Tuesday, March 01, 2005

Motion Without Motive

No, but listen. Just how did God do it? Of all his works, the most bizarre. To squeeze himself into a man?

A man who doesn't know. "Who touched me?" he asked.

(Why, you're God. You know who touched you. But he doesn't.)

So the story of the Buddha, now, that story makes sense. And that may be the real problem with it. You see, the Buddha became God, and he never looked back. Just as you'd expect.

But when I become God, it's only for a little while. One moment. Three moments. Memorably, ten moments. So actually I perform the deed I have just designated as of all God's works, the most bizarre. How do I do it? How do I do it inadvertently, casually?

Okay. That's a mystery. But not so urgent as the other mystery, which involves similar dislocations of time and space. All the instructions, all the practices -- millions of pages of teachings, voices talking ceaselessy, the dharma spoken all over the world, like the wind in the leaves -- and the advice of friends, well-meant and intelligent -- but they all fall dumb at the critical place. The infinite regress of motivation.
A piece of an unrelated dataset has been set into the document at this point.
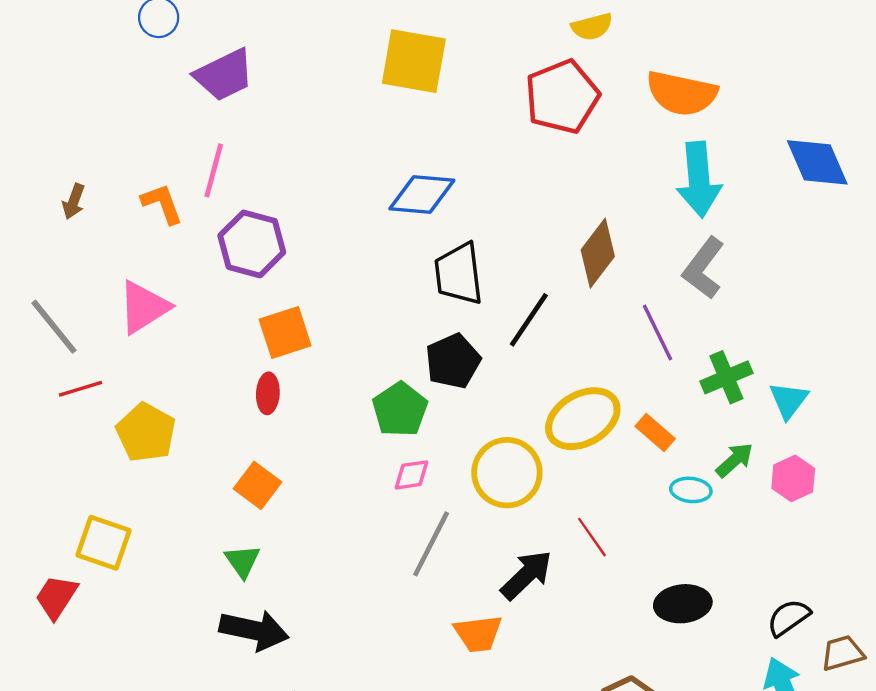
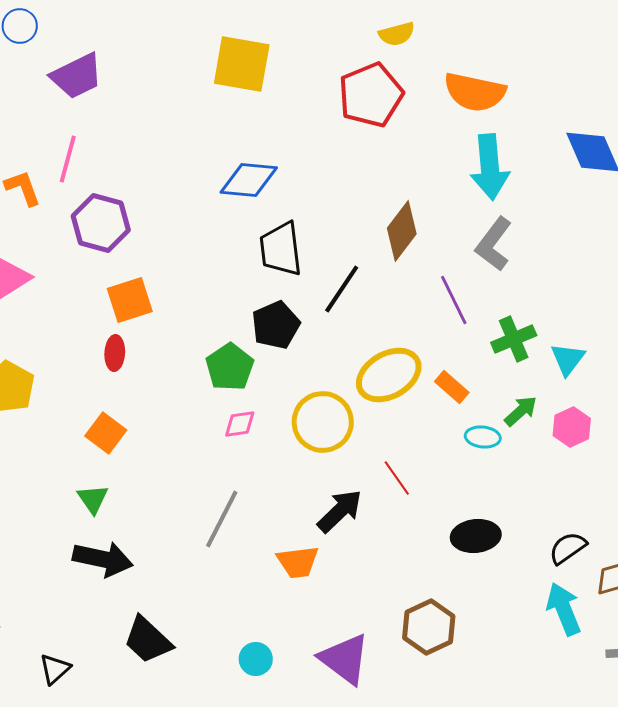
gray line: (431, 544) -> (222, 519), moved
So wait. Back up, Dale. Are you really saying that? Is there a time when the desire is gone but the clarity is unlit, when there is motion but no motive?

You're scaring me. But I get good advice, sometimes, and it's like standing outside of a locked car, with someone giving me all sorts of perfectly true and useful advice about how to drive.
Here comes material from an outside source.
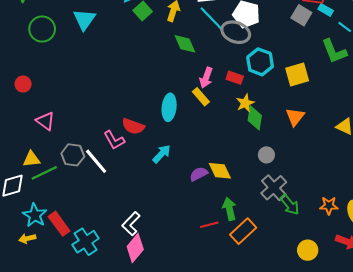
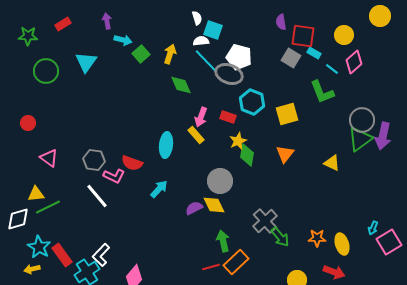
pink L-shape: (114, 140) -> (114, 176), turned -35
gray hexagon: (73, 155) -> (94, 160), moved
gray circle: (266, 155) -> (220, 181), moved, size x1.6
white L-shape: (131, 224) -> (101, 255), moved
red line: (209, 225) -> (211, 267), moved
Yes. Yes, I'm sure that's true. Yes, I most definitely appreciate your good-will, and your learning, and your experience. But the problem is not that I don't know how to drive. It's that I can't get in the car.
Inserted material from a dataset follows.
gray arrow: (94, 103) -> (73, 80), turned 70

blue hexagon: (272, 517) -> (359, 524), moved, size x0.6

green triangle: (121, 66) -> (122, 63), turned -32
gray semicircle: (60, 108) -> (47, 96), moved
The orthodox answer, I think, and probably the true one, is that there is no motion without motive. I'm just not looking closely enough. Or I'm looking in the wrong place. Or, most likely of all, that I can't see the key, because it's clenched in my fist.


But mind, now -- that seems reasonable, yes, but I can't see that it's true. My experience doesn't ratify it. It assumes that fear is a chameleon. Open my hand, and look! It looks like my hand -- but only because this creature is sitting on the key, cunningly disguised as the palm of a hand. How likely is that? Well, I think we've already established that likelihood is not going to be a useful test of truth, in this situation. Whatever the answer is, it's going to be improbable.